» TASK INSTRUCTIONS:
Find the line with "retrouve banquier prospère" in the records below. Copy it and every line after it, up to and including the line with "Talissieu où Fourier".

» RECORDS TO USE:
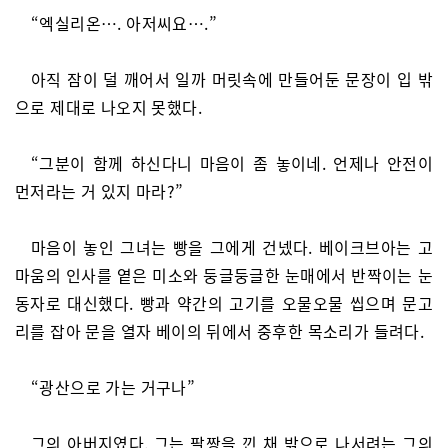
“엑실리온…. 아저씨요….”
아직 잠이 덜 깨어서 일까 머릿속에 만들어둔 문장이 입 밖
으로 제대로 나오지 못했다.
“그분이 함께 하신다니 마음이 좀 놓이네. 언제나 안전이
먼저라는 거 있지 마라?”
마음이 놓인 그녀는 빵을 그에게 건넸다. 베이크브아는 고
마움의 인사를 옅은 미소와 둥글둥글한 눈매에서 반짝이는 눈
동자로 대신했다. 빵과 약간의 고기를 오물오물 씹으며 문고
리를 잡아 문을 열자 베이의 뒤에서 중후한 목소리가 들려다.
“광산으로 가는 거구나”
그의 아버지였다. 그는 팔짱을 낀 채 밖으로 나서려는 그의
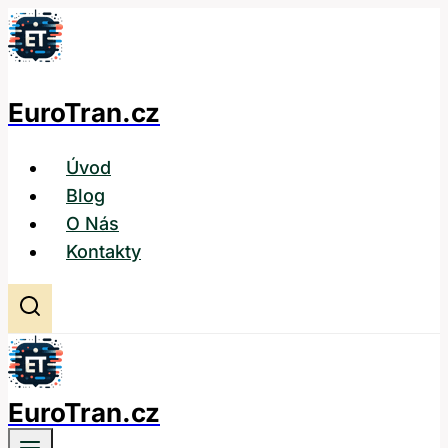
Přeskočit
na
obsah
EuroTran.cz
Úvod
Blog
O Nás
Kontakty
EuroTran.cz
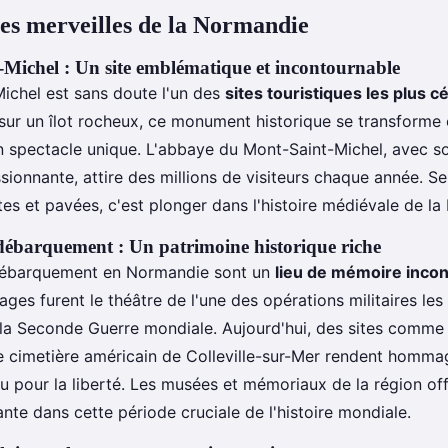
es merveilles de la Normandie
Michel : Un site emblématique et incontournable
ichel est sans doute l'un des
sites touristiques les plus c
 sur un îlot rocheux, ce monument historique se transforme 
un spectacle unique. L'abbaye du Mont-Saint-Michel, avec s
sionnante, attire des millions de visiteurs chaque année. 
ites et pavées, c'est plonger dans l'histoire médiévale de l
débarquement : Un patrimoine historique riche
débarquement en Normandie sont un
lieu de mémoire inco
lages furent le théâtre de l'une des opérations militaires les
la Seconde Guerre mondiale. Aujourd'hui, des sites comm
e cimetière américain de Colleville-sur-Mer rendent homma
u pour la liberté. Les musées et mémoriaux de la région of
te dans cette période cruciale de l'histoire mondiale.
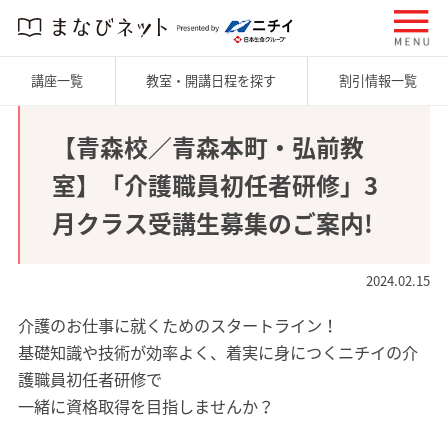
講座一覧
教室・開講日程を探す
割引情報一覧
【青森校／青森本町・弘前教
室】「介護職員初任者研修」3
月クラス受講生募集のご案内!
2024.02.15
介護のお仕事に就くためのスタートライン！
基礎知識や技術が効率よく、着実に身につくニチイの介
護職員初任者研修で
一緒に資格取得を目指しませんか？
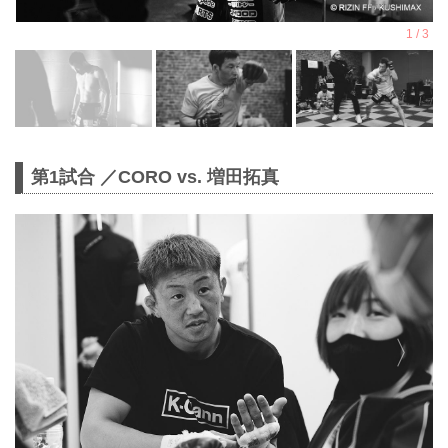
第1試合 ／CORO vs. 増田拓真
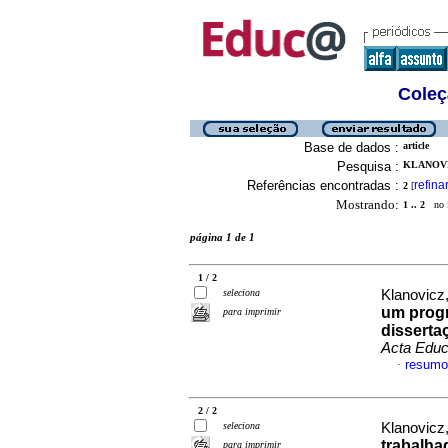
Coleç
Base de dados :
article
Pesquisa :
KLANOVIC
Referências encontradas :
refina
2
[
Mostrando:
1 .. 2
no f
página 1 de 1
1 / 2
seleciona
Klanovicz,
um prog
para imprimir
disserta
Acta Educ
resumo
·
2 / 2
seleciona
Klanovicz
trabalha
para imprimir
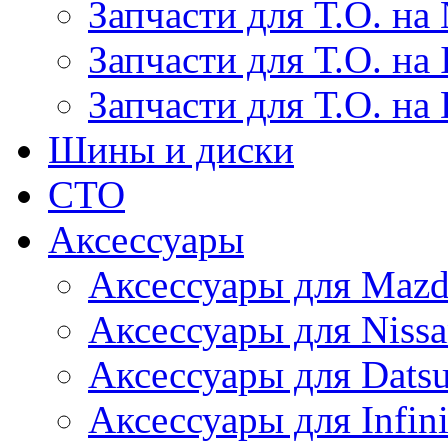
Запчасти для Т.О. на 
Запчасти для Т.О. на I
Запчасти для Т.О. на
Шины и диски
СТО
Аксессуары
Аксессуары для Maz
Аксессуары для Niss
Аксессуары для Dats
Аксессуары для Infini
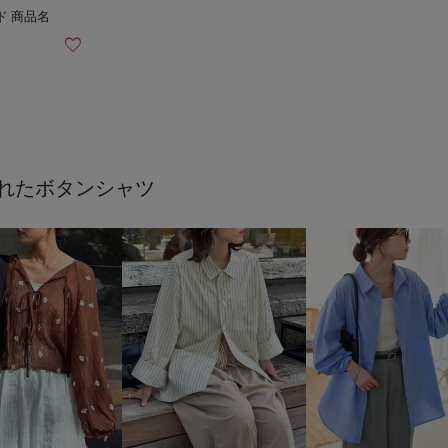
れたボタンシャツ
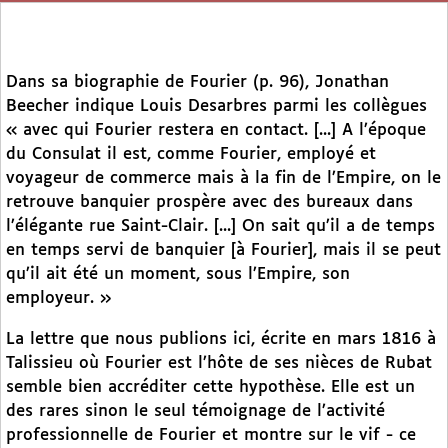
Dans sa biographie de Fourier (p. 96), Jonathan
Beecher indique Louis Desarbres parmi les collègues
« avec qui Fourier restera en contact. [...] A l’époque
du Consulat il est, comme Fourier, employé et
voyageur de commerce mais à la fin de l’Empire, on le
retrouve banquier prospère avec des bureaux dans
l’élégante rue Saint-Clair. [...] On sait qu’il a de temps
en temps servi de banquier [à Fourier], mais il se peut
qu’il ait été un moment, sous l’Empire, son
employeur. »
La lettre que nous publions ici, écrite en mars 1816 à
Talissieu où Fourier est l’hôte de ses nièces de Rubat
semble bien accréditer cette hypothèse. Elle est un
des rares sinon le seul témoignage de l’activité
professionnelle de Fourier et montre sur le vif - ce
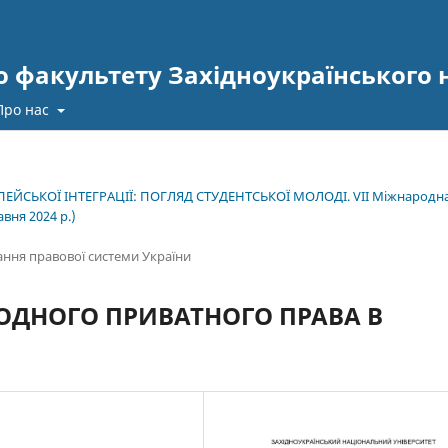
 факультету Західноукраїнського 
Про нас
ЕЙСЬКОЇ ІНТЕГРАЦІЇ: ПОГЛЯД СТУДЕНТСЬКОЇ МОЛОДІ. VІІ Міжнародн
вня 2024 р.)
ання правової системи України
ОДНОГО ПРИВАТНОГО ПРАВА В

» RESPONSE FOR THIS EXERCISE:
retrouve banquier prospère avec des bureaux dans
l’élégante rue Saint-Clair. [...] On sait qu’il a de temps
en temps servi de banquier [à Fourier], mais il se peut
qu’il ait été un moment, sous l’Empire, son
employeur. »
La lettre que nous publions ici, écrite en mars 1816 à
Talissieu où Fourier est l’hôte de ses nièces de Rubat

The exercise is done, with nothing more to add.